_What to work on_: Your output should be the entries below, exact in every detail.

_Data records_:
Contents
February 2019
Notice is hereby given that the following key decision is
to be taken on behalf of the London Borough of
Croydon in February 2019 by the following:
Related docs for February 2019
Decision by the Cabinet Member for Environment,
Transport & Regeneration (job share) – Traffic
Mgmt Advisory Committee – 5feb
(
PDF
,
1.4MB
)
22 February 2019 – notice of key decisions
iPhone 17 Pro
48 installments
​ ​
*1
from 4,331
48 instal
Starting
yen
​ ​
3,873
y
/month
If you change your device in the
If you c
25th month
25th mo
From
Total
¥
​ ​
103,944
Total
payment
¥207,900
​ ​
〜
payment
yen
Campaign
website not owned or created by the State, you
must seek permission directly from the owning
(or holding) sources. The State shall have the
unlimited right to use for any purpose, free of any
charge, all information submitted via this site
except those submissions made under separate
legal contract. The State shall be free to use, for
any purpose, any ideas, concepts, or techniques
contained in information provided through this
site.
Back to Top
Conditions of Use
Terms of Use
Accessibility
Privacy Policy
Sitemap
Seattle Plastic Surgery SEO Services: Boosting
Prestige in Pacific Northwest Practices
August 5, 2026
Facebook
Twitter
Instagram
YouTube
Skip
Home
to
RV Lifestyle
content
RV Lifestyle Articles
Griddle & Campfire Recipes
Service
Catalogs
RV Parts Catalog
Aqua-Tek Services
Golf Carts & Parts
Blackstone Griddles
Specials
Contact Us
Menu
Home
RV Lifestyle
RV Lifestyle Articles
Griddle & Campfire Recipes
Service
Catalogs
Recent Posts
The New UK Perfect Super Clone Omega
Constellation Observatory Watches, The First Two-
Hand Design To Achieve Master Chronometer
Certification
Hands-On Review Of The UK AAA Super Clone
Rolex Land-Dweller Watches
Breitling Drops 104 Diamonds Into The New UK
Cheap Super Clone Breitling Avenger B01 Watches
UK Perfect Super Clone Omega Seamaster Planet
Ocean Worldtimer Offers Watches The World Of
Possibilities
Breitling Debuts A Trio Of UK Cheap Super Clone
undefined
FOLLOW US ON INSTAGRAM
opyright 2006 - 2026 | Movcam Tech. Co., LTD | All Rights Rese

_Task answer_:
Contents
February 2019
Notice is hereby given that the following key decision is
to be taken on behalf of the London Borough of
Croydon in February 2019 by the following:
Related docs for February 2019
Decision by the Cabinet Member for Environment,
Transport & Regeneration (job share) – Traffic
Mgmt Advisory Committee – 5feb
(
PDF
,
1.4MB
)
22 February 2019 – notice of key decisions
iPhone 17 Pro
48 installments
​ ​
*1
from 4,331
48 instal
Starting
yen
​ ​
3,873
y
/month
If you change your device in the
If you c
25th month
25th mo
From
Total
¥
​ ​
103,944
Total
payment
¥207,900
​ ​
〜
payment
yen
Campaign
website not owned or created by the State, you
must seek permission directly from the owning
(or holding) sources. The State shall have the
unlimited right to use for any purpose, free of any
charge, all information submitted via this site
except those submissions made under separate
legal contract. The State shall be free to use, for
any purpose, any ideas, concepts, or techniques
contained in information provided through this
site.
Back to Top
Conditions of Use
Terms of Use
Accessibility
Privacy Policy
Sitemap
Seattle Plastic Surgery SEO Services: Boosting
Prestige in Pacific Northwest Practices
August 5, 2026
Facebook
Twitter
Instagram
YouTube
Skip
Home
to
RV Lifestyle
content
RV Lifestyle Articles
Griddle & Campfire Recipes
Service
Catalogs
RV Parts Catalog
Aqua-Tek Services
Golf Carts & Parts
Blackstone Griddles
Specials
Contact Us
Menu
Home
RV Lifestyle
RV Lifestyle Articles
Griddle & Campfire Recipes
Service
Catalogs
Recent Posts
The New UK Perfect Super Clone Omega
Constellation Observatory Watches, The First Two-
Hand Design To Achieve Master Chronometer
Certification
Hands-On Review Of The UK AAA Super Clone
Rolex Land-Dweller Watches
Breitling Drops 104 Diamonds Into The New UK
Cheap Super Clone Breitling Avenger B01 Watches
UK Perfect Super Clone Omega Seamaster Planet
Ocean Worldtimer Offers Watches The World Of
Possibilities
Breitling Debuts A Trio Of UK Cheap Super Clone
undefined
FOLLOW US ON INSTAGRAM
opyright 2006 - 2026 | Movcam Tech. Co., LTD | All Rights Rese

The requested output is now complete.